= Ismail Gamadiid =

Somali politician (1960–2020)

Ismail Diriye Gamadiid (1960 – May 2020) was a Somali politician, teacher, environmentalist and community leader.

==Biography==
Ismail hailed from the Buuhoodle Region. He completed his primary education in Xadadhan. He went to Cumar Samatar High School in Galkayo. He then went on to become a high school teacher in that same high school he had attended. Ismail's educations did not end there, he completed his undergraduate degree at Lafoole University majoring in biology. He was then awarded a scholarship to the prestigious Oxford University where he studied Environment and Agriculture. Upon completing his studies, he chose to return to his motherland and was appointed Director of the Somali Range Agency.

In 1998, Ismail migrated to Hamilton, New Zealand and worked for many years in his community. He was the President of the Waikato Refugee Forum as well as serving as President of the Muslim Association. He held these titles for over 10 years respectively. In New Zealand, for his contribution to community and refugee resettlement work here, Ismail received a Hamilton Civic Award in 2009. Ismail was instrumental in setting up Hamilton's first Islamic early childcare centre - a centre that had a policy to also employ non-Muslim teachers and invites enrollments from families across all faiths.

Ismail was also known as someone who championed the cause of Muslim girls learning to embrace New Zealand's outdoor pursuits from kayaking to abseiling and tramping. He played a pivotal role in convincing and supporting families to encourage girls to take up these activities with confidence. Ismail passionately championed many causes, but his biggest cause was always humanity. One of Ismail's many legacies was the impact he had on the integration, guidance and education of young Muslim former refugees and immigrants in Waikato.

In the light of the recent anti-racism rallies around the world and in New Zealand, Farouk says: "Ismail would be very pleased it’s not only Africans or people of colour marching but everyone. Justice transcends borders and cultures ... I know that’s what he would say ... look at all these people coming together."
At the time he was president of the Waikato Muslim Association, there were nearly 40 different nationalities of Muslims at the Hamilton masjid. "You had to compromise, negotiate, bring them together. Ismail was a man of wisdom and had a natural power to negotiate."

Ismail negotiated with all the challenges that came his way as a refugee arriving in New Zealand. For 20 years he devoted his energy towards uplifting other refugees and immigrants here.

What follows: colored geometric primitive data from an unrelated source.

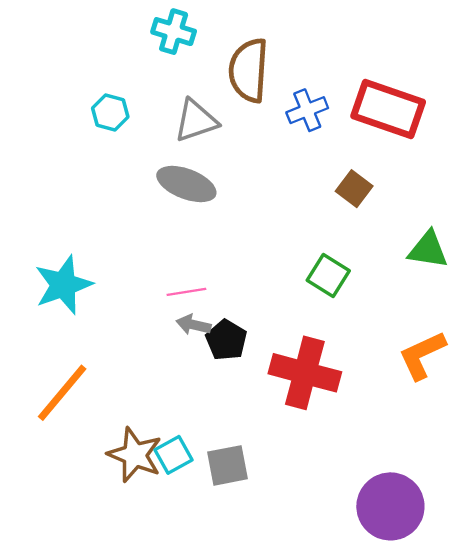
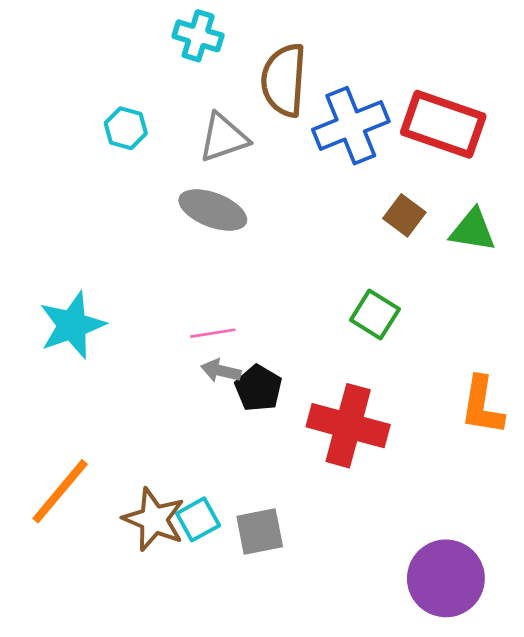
blue cross: (307, 110) -> (351, 126), size x1.6
green triangle: (428, 250) -> (473, 230), moved
orange L-shape: (422, 355) -> (482, 406), turned -56
orange line: (62, 393) -> (60, 491), moved

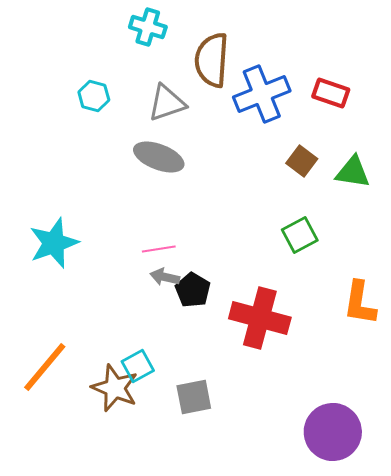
red rectangle: (443, 124) -> (331, 93), size x0.6
green square: (375, 314) -> (300, 235), moved, turned 30
cyan square: (198, 519) -> (138, 366), moved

It's as though his life came full circle, with him returning to help rebuild his country of birth and doing what he loved best – making a difference.

Mustafa Farouk says what his friend's life "exemplified is it's about looking after everybody ... it's about tenacity, about going against all odds to do something for someone where you don't get paid, where you don't even get 'thank you'.

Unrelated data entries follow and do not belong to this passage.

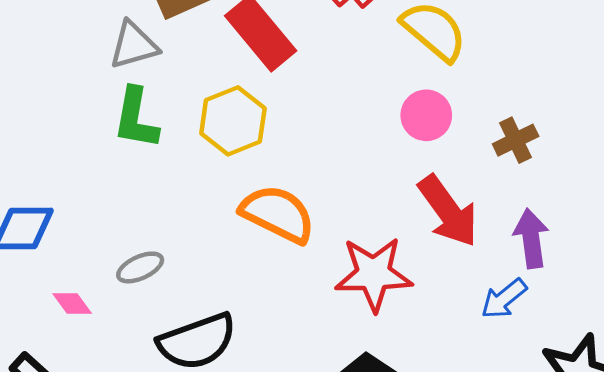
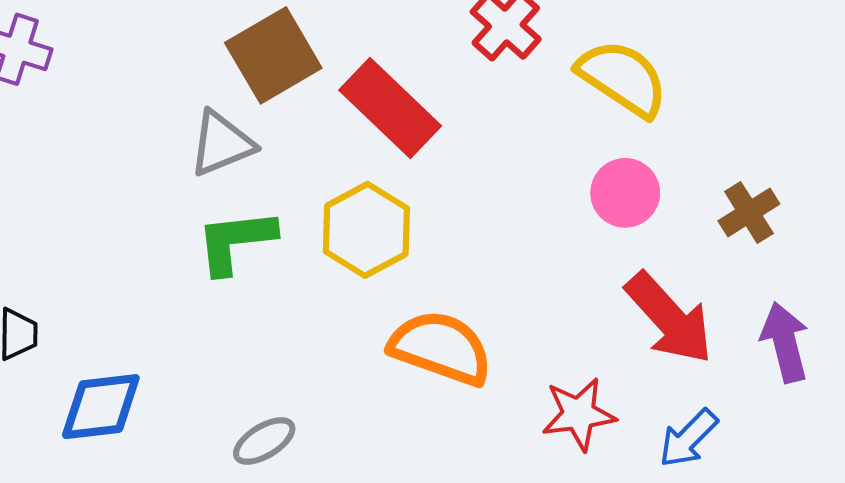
green L-shape: (136, 118) -> (236, 241), turned 80
red star: (374, 274) -> (579, 414), size x0.7
blue arrow: (504, 299) -> (688, 438), moved

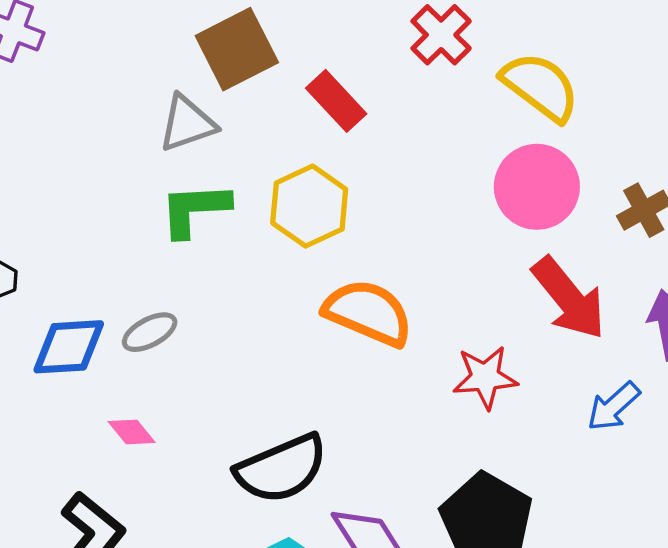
red rectangle: (390, 108) -> (336, 101), size x0.7
pink circle: (625, 193) -> (537, 187), size x1.4
blue arrow: (688, 438) -> (614, 406), moved
gray ellipse: (264, 441) -> (150, 332), moved

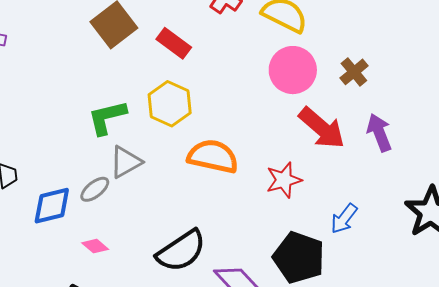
gray triangle: (187, 123) -> (126, 162), moved
blue arrow: (614, 406) -> (344, 219), moved

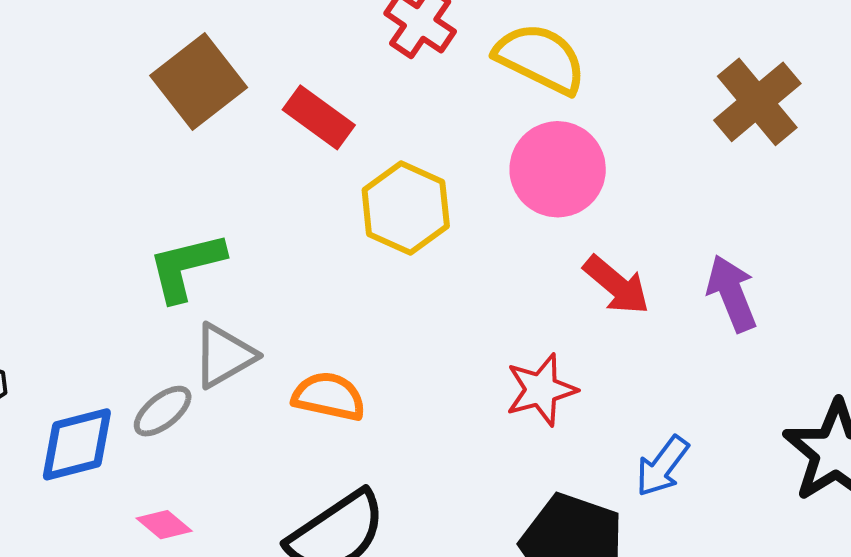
brown cross: (354, 72) -> (757, 102), moved, size x1.5
yellow hexagon: (170, 104) -> (406, 208), moved
red arrow: (322, 128) -> (616, 285), size x0.7
orange semicircle: (213, 156) -> (329, 396), moved, size x0.7

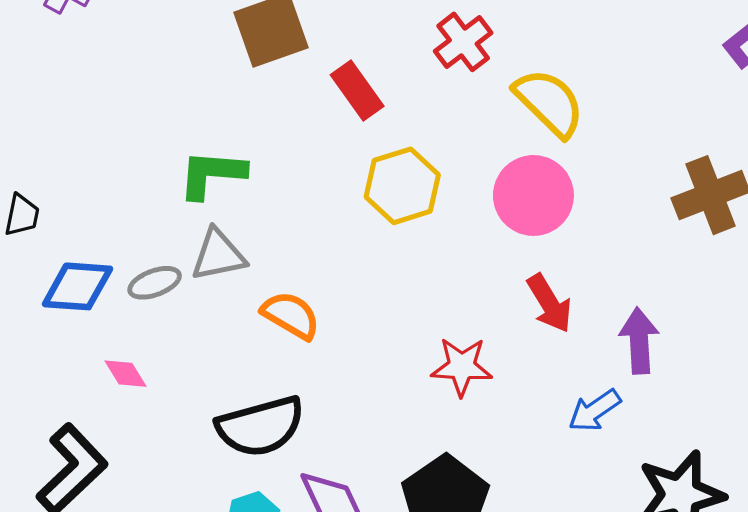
blue arrow: (662, 466) -> (595, 411), moved

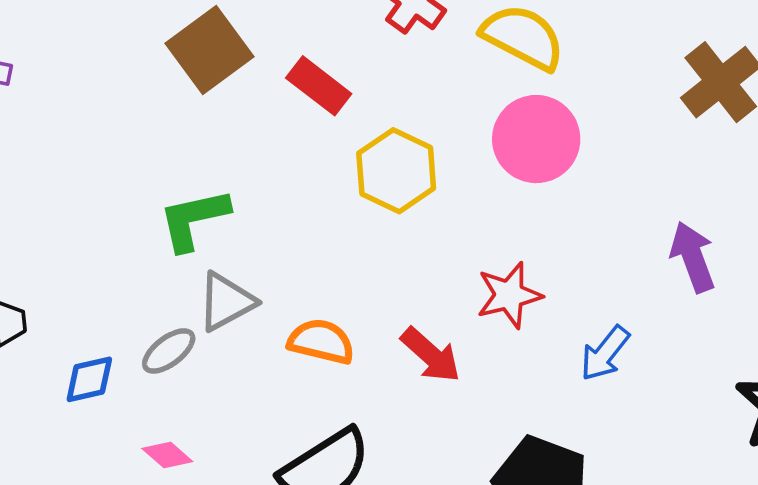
blue diamond: (77, 286) -> (89, 379), size x0.7
red arrow: (549, 303) -> (431, 355), moved
red star: (462, 367) -> (509, 295), moved
blue arrow: (595, 411) -> (605, 353), moved

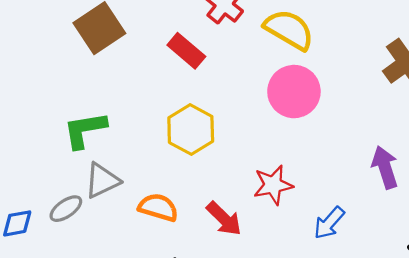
red rectangle: (319, 86) -> (186, 51), moved
yellow hexagon: (396, 171) -> (191, 129), moved

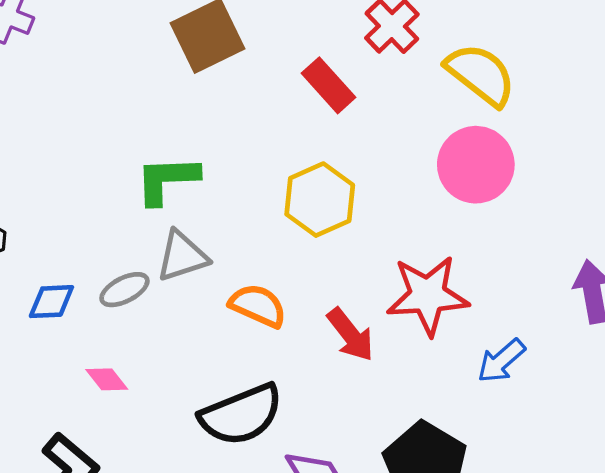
red star: (273, 185) -> (428, 295), size x1.4

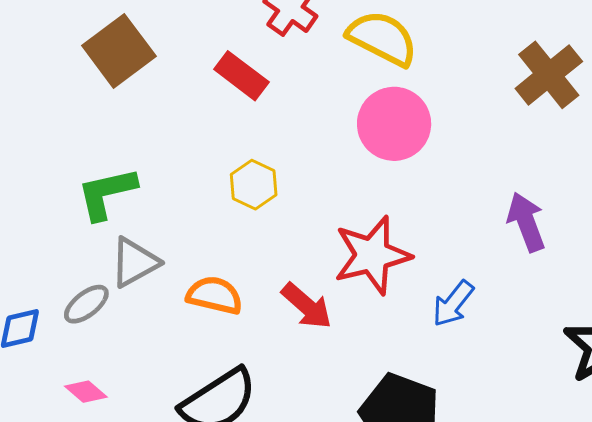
yellow hexagon: (320, 200) -> (254, 185), size x0.7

"Ismail exemplified service. That's what I hope everybody will take from Ismail’s legacy."
After living in New Zealand for many years, he and his family moved to Brisbane, Australia where he had lived for 4 years before returning to his homeland.

He was serving as Puntland's Minister of Agriculture, the Environment, and Climate Change at the time of his death in May 2020 from COVID-19.

=== Death ===
Ismail was among a group of Ministers who were providing aid in Qardho to families who had lost their homes and livelihoods in the deadly and severe floods. This is where he contracted COVID-19.

Somalia as a whole has been heavily impacted during the pandemic. He was transferred to a hospital in Mogadishu for treatment, where he remained hospitalized for several weeks.

Ismail Gamadiid's death from COVID-19 during the COVID-19 pandemic in Somalia at a Mogadishu hospital was confirmed on 25 May 2020. The Government of Puntland issued a statement stating, "We have lost the minister of environment and agriculture Ismail Gamadiid may his soul rest in peace," while President of Puntland Said Abdullahi Dani sent condolences to Gamadiid's family. In a statement, President Dani praised Gamadiid, "He had done a wonderful job. It's sad that we have lost him at the time the state needed him most. We send our condolences as a government to his family and friends across Somalia."